Records for processing Block Start
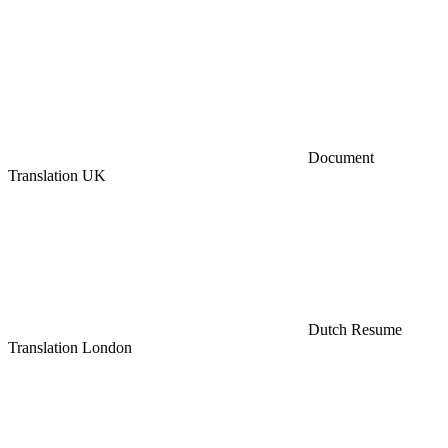
Document
Translation UK
Dutch Resume
Translation London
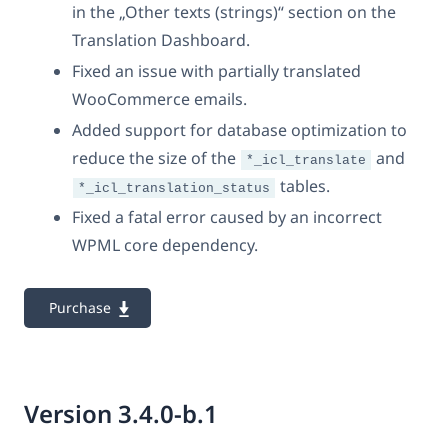
in the „Other texts (strings)“ section on the
Translation Dashboard.
Fixed an issue with partially translated
WooCommerce emails.
Added support for database optimization to
reduce the size of the
and
*_icl_translate
tables.
*_icl_translation_status
Fixed a fatal error caused by an incorrect
WPML core dependency.
Purchase
Version 3.4.0-b.1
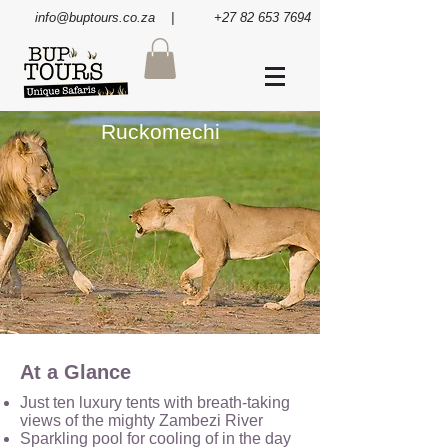
info@buptours.co.za
| +27 82 653 7694
Ruckomechi
At a Glance
Just ten luxury tents with breath-taking
views of the mighty Zambezi River
Sparkling pool for cooling of in the day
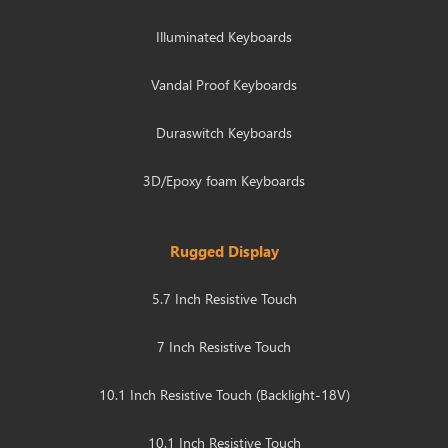
Illuminated Keyboards
Vandal Proof Keyboards
Duraswitch Keyboards
3D/Epoxy foam Keyboards
Rugged Display
5.7 Inch Resistive Touch
7 Inch Resistive Touch
10.1 Inch Resistive Touch (Backlight-18V)
10.1 Inch Resistive Touch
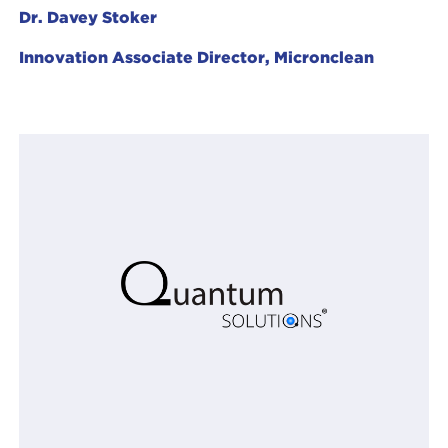
Dr. Davey Stoker
Innovation Associate Director, Micronclean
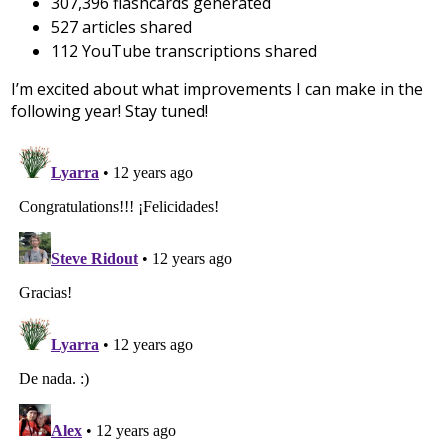
307,396 flashcards generated
527 articles shared
112 YouTube transcriptions shared
I’m excited about what improvements I can make in the
following year! Stay tuned!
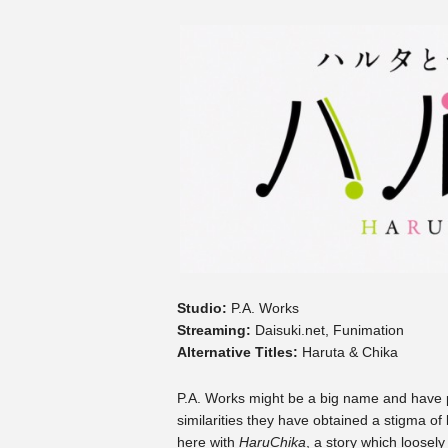
Studio:
P.A. Works
Streaming:
Daisuki.net, Funimation
Alternative Titles:
Haruta & Chika
P.A. Works might be a big name and have pu
similarities they have obtained a stigma o
here with
HaruChika
, a story which loosel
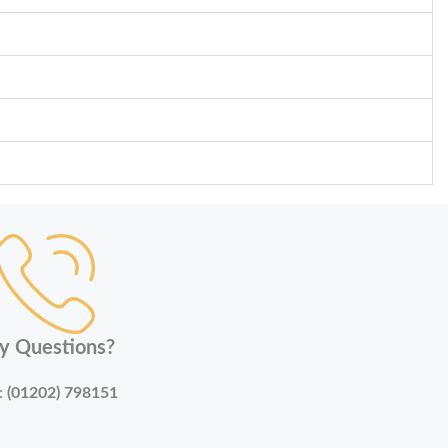
y Questions?
:
(01202) 798151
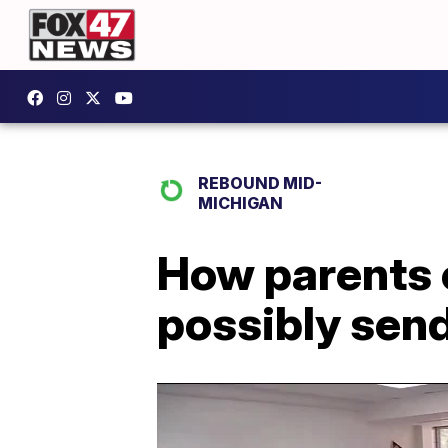
REBOUND MID-
MICHIGAN
How parents c
possibly send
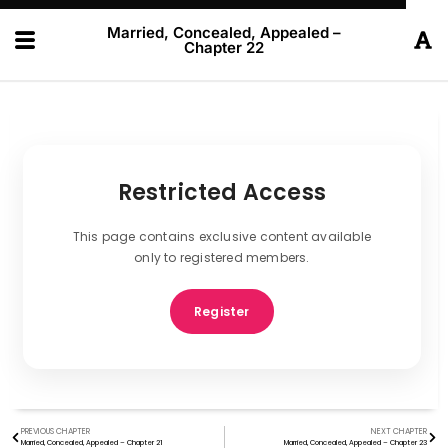
Married, Concealed, Appealed –
Chapter 22
Restricted Access
This page contains exclusive content available
only to registered members.
Register
PREVIOUS CHAPTER
NEXT CHAPTER
Married, Concealed, Appealed – Chapter 21
Married, Concealed, Appealed – Chapter 23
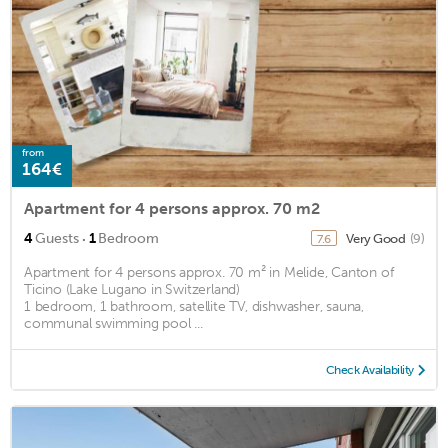
from
164€
Apartment for 4 persons approx. 70 m2
·
4
Guests
1
Bedroom
Very Good
(9)
7.6
Apartment for 4 persons approx. 70 m² in Melide, Canton of
Ticino (Lake Lugano in Switzerland)
1 bedroom, 1 bathroom, satellite TV, dishwasher, sauna,
communal swimming pool ...
Check Availability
Records for processing Block End
Please print the lines above word for word, starting at the one with "Daisuki.net, Funimation" and ending at the one with "possibly send", both included, and without any picture.

Daisuki.net, Funimation
Alternative Titles:
Haruta & Chika
P.A. Works might be a big name and have pu
similarities they have obtained a stigma o
here with
HaruChika
, a story which loosel
y Questions?
:
(01202) 798151
REBOUND MID-
MICHIGAN
How parents c
possibly send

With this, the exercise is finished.